- DESCRIPTION OF THE TASK
Across all the entries, tally the lines holding the word "SAINS", and give the number by itself.

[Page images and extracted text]
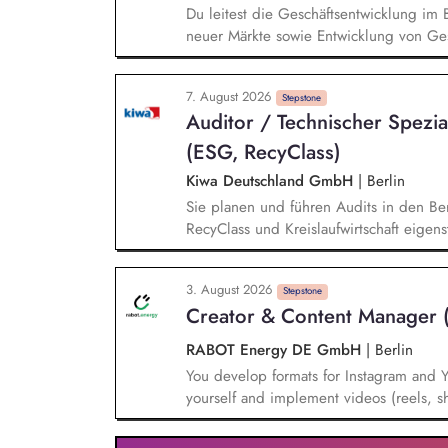
Du leitest die Geschäftsentwicklung im 
neuer Märkte sowie Entwicklung von Ges
einem bestehenden Team zusammen und 
Projektleiter*innen weiter. Zu Deinen A
7. August 2026
Entwurf und Umsetzung von Wachstumsst
Stepstone
Auditor / Technischer Spezia
Frühzeitige Identifikation von Branchen
Aufbau von strategischen Partnerschaft
(ESG, RecyClass)
Aufträgen, Neukunden und Projekten.
Kiwa Deutschland GmbH
|
Berlin
Sie planen und führen Audits in den Ber
RecyClass und Kreislaufwirtschaft eige
Unternehmen hinsichtlich gesetzlicher, 
und Compliance-Anforderungen und erste
3. August 2026
Audit- und Bewertungsergebnisse, bewe
Stepstone
Creator & Content Manager 
Einhaltung relevanter Standards und Zer
RABOT Energy DE GmbH
|
Berlin
You develop formats for Instagram and Y
yourself and implement videos (reels, sh
the shoot to the editing. You define our
voice into a visual language that sticks 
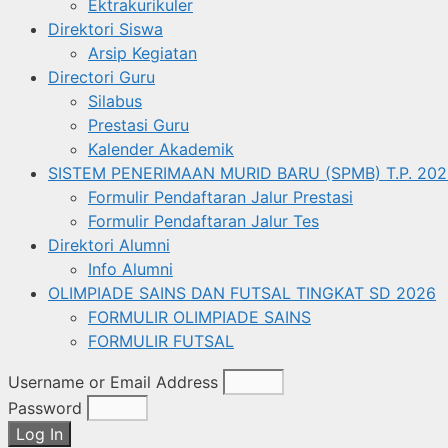
Ektrakurikuler
Direktori Siswa
Arsip Kegiatan
Directori Guru
Silabus
Prestasi Guru
Kalender Akademik
SISTEM PENERIMAAN MURID BARU (SPMB) T.P. 202
Formulir Pendaftaran Jalur Prestasi
Formulir Pendaftaran Jalur Tes
Direktori Alumni
Info Alumni
OLIMPIADE SAINS DAN FUTSAL TINGKAT SD 2026
FORMULIR OLIMPIADE SAINS
FORMULIR FUTSAL
Username or Email Address
Password
Log In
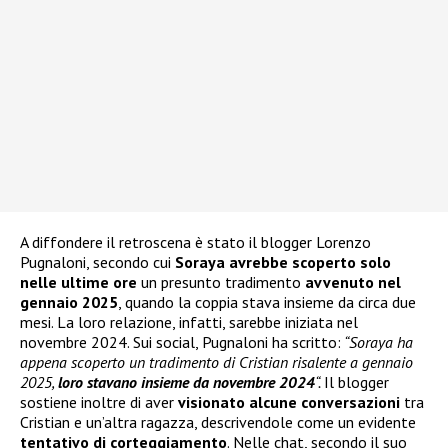
A diffondere il retroscena è stato il blogger Lorenzo
Pugnaloni, secondo cui
Soraya avrebbe scoperto solo
nelle ultime ore
un presunto tradimento
avvenuto nel
gennaio 2025
, quando la coppia stava insieme da circa due
mesi. La loro relazione, infatti, sarebbe iniziata nel
novembre 2024. Sui social, Pugnaloni ha scritto:
“Soraya ha
appena scoperto un tradimento di Cristian risalente a gennaio
2025,
loro stavano insieme da novembre 2024
“.
Il blogger
sostiene inoltre di aver
visionato alcune conversazioni
tra
Cristian e un’altra ragazza, descrivendole come un evidente
tentativo di corteggiamento
. Nelle chat, secondo il suo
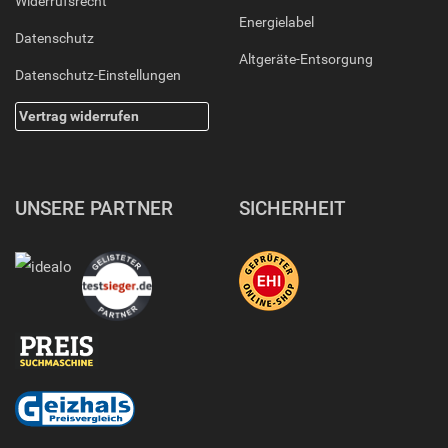
Widerrufsrecht
Energielabel
Datenschutz
Altgeräte-Entsorgung
Datenschutz-Einstellungen
Vertrag widerrufen
UNSERE PARTNER
SICHERHEIT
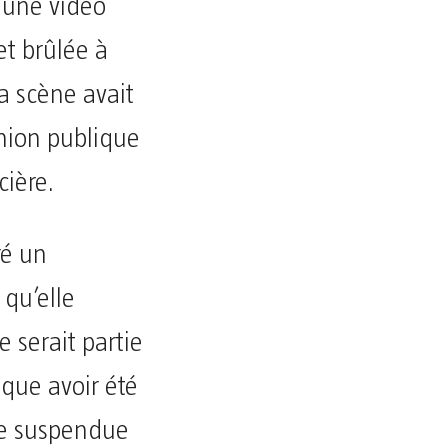
d’une vidéo
t brûlée à
 scène avait
inion publique
cière.
ré un
 qu’elle
re serait partie
ique avoir été
tre suspendue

- RESPONSE TO THIS TASK
2